GOAL OF THE EXERCISE
Your copy starts at the line containing "cierto exhibicionismo del" and ends at the last line below. Copy exactly, without pictures.

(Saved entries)
=====

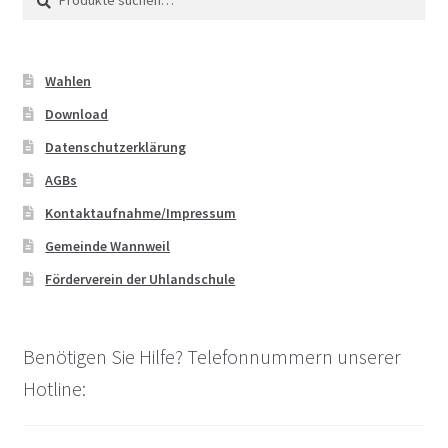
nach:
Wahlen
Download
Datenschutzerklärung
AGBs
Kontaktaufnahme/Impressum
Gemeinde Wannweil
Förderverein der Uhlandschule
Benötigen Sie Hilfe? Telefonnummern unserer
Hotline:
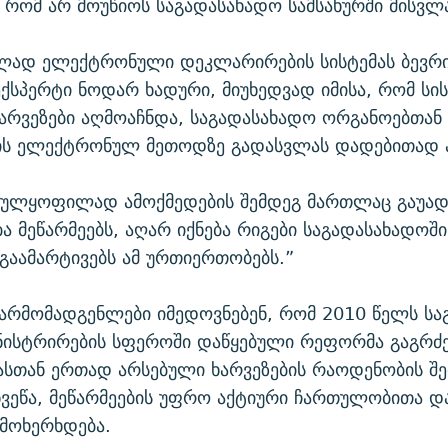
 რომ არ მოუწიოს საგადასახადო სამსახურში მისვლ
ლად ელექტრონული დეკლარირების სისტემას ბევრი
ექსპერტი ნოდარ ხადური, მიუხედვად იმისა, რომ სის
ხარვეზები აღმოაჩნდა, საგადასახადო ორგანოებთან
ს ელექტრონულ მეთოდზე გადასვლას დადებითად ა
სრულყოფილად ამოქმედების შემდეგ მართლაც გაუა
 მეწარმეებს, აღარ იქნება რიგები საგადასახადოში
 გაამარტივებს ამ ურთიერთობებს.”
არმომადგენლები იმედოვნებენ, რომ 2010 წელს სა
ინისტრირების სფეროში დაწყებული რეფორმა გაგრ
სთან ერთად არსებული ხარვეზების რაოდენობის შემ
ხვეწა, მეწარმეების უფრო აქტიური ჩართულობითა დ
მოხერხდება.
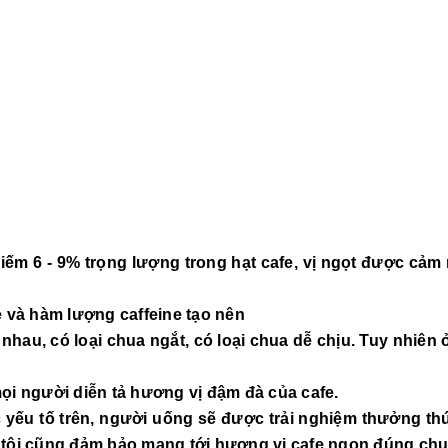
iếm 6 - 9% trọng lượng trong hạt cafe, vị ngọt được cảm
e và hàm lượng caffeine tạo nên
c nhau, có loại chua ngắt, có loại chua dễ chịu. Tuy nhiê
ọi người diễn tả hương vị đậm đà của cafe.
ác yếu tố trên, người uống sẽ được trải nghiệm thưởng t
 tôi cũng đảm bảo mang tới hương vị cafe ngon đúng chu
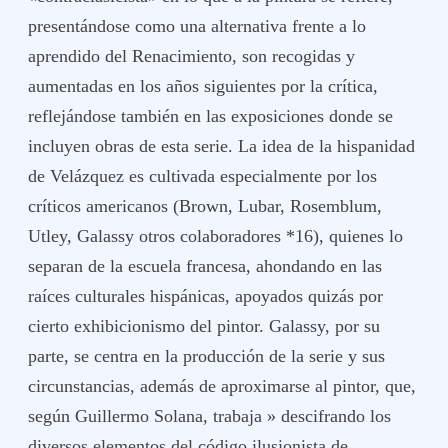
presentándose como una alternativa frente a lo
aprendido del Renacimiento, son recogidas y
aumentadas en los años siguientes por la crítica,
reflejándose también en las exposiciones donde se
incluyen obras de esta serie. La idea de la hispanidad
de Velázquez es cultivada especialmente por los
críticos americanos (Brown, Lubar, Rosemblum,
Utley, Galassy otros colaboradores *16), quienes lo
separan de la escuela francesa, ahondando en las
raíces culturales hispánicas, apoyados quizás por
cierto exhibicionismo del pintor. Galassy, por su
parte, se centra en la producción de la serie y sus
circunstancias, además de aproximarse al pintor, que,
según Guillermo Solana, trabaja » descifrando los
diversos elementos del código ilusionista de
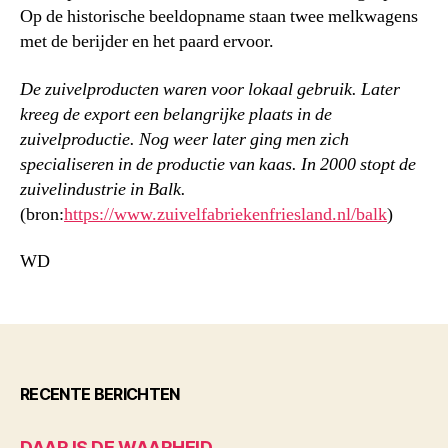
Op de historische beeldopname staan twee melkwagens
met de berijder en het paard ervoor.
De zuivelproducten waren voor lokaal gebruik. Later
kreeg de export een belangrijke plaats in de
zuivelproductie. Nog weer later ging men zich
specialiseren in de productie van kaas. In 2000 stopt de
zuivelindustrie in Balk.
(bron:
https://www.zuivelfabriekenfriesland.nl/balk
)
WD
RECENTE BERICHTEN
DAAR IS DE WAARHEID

=====

WRITTEN ANSWER
cierto exhibicionismo del pintor. Galassy, por su
parte, se centra en la producción de la serie y sus
circunstancias, además de aproximarse al pintor, que,
según Guillermo Solana, trabaja » descifrando los
diversos elementos del código ilusionista de
Op de historische beeldopname staan twee melkwagens
met de berijder en het paard ervoor.
De zuivelproducten waren voor lokaal gebruik. Later
kreeg de export een belangrijke plaats in de
zuivelproductie. Nog weer later ging men zich
specialiseren in de productie van kaas. In 2000 stopt de
zuivelindustrie in Balk.
(bron:
https://www.zuivelfabriekenfriesland.nl/balk
)
WD
RECENTE BERICHTEN
DAAR IS DE WAARHEID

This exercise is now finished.